Science in the twenty-first century is increasingly a game of data curation and analysis, involving hundreds or thousands of players distributed all around the world. To make progress, teams will need to coordinate online. The coordination systems will emerge from partnerships like the one Dennis Baldocchi and Catharine van Ingen discuss in this interview.

It’s also fascinating to hear, from the horse’s mouth, what we actually know, and don’t know, about atmospheric CO2. And about how and why we know or don’t know. On key issues like global warming, there’s a huge gap between scientific knowledge and public understanding. Projects like this one can help close that gap.

Parsing human-written date and time information

I’m working on a project that aggregates a bunch of community calendars, plus a lot of calendar info that’s just written out free-form. Some examples of the latter, in ascending order of resistance to mechanical parsing:

Tue, 4/1/08

2 Apr – Wed 10:00AM-10:45AM

Weekdays 8:30am-4:30pm

Thu, 11/15/07 – Fri, 4/11/08

Every Tuesday of the month from 10:00-11:00 a.m

Sat., Apr. 05, 9:00 AM Registration/Preview, 10:00 AM Live Auction

2nd Saturday of every other month, 10:00 am-12:00 pm

Programming languages tend to offer lots of functions and modules for converting among machine formats, and for converting machine formats into human formats, but when it comes to recognizing human formats, not so much.

In looking around for a recognizer, I came across the script that Jamie Zawinski uses to manage the calendar for his DNA Lounge. It looks like it can handle many of these formats, but it’s a 6500-line Perl behemoth that does a bunch of different things.
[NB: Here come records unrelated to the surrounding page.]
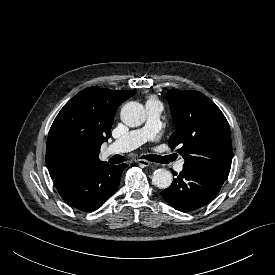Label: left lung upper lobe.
I'll return each instance as SVG.
<instances>
[{
	"instance_id": "left-lung-upper-lobe-1",
	"label": "left lung upper lobe",
	"mask_w": 275,
	"mask_h": 275,
	"mask_svg": "<svg viewBox=\"0 0 275 275\" xmlns=\"http://www.w3.org/2000/svg\"><path fill=\"white\" fill-rule=\"evenodd\" d=\"M176 131L171 149L185 159L184 167L227 179L232 161L229 124L216 104L198 91L171 89L166 94Z\"/></svg>"
}]
</instances>
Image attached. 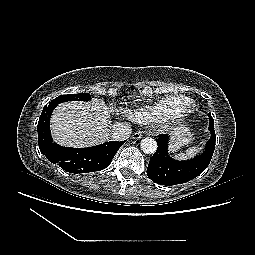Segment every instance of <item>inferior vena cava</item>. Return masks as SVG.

What else is available, for any language, preferably more focused and packaged, that can turn an item in human format, like “2nd Saturday of every other month, 10:00 am-12:00 pm,” into a sequence of items in machine format?

Office XML: The long view

For many years I have tried, and mostly failed, to get people to appreciate the value of structured information. Sure, I’ve connected with the chattering classes who Twitter, blog, and read TechMeme, but I’ve only been preaching to the choir. Inside our echo chambers we grok XML, tagging, syndication, and information architecture. Out in the real world, though, most people aren’t hopping on that cluetrain, and that’s almost as true today as it was a decade ago.

Of course I’m not alone in my quest. Tim Berners-Lee has also tried, and mostly failed, to evangelize the power of structured information. The gating factor always was, and still is, data entry. You can go a long, long way with unstructured information, as Google has brilliantly shown. In late 2002 Sergey Brin told me:

Look, putting angle brackets around things is not a technology, by itself. I’d rather make progress by having computers understand what humans write, than by forcing humans to write in ways computers can understand.

That’s a great way to make progress, but we’re not in an either/or situation here. There’s also huge progress still to be made by enabling (not forcing) people to write in ways that computers can understand more deeply and effectively.

Jean Paoli saw an opportunity to do something about that on a large scale. It was also late 2002 when I first started talking to him about the injection of XML capabilities into Office. I evangelized that stuff long before I became Microsoft evangelist, because I believed then, and still believe today, that it’s a crucial enabler for a world facing challenges that are infinitely compounded by almost universally crummy information management.

In the flurry of commentary surrounding yesterday’s approval of Office Open XML as an ISO standard, I haven’t seen anyone thank Jean and his team for having the vision to transform Office in this important way, and the constancy of purpose to make it real. Well, I’ll say it. Thanks!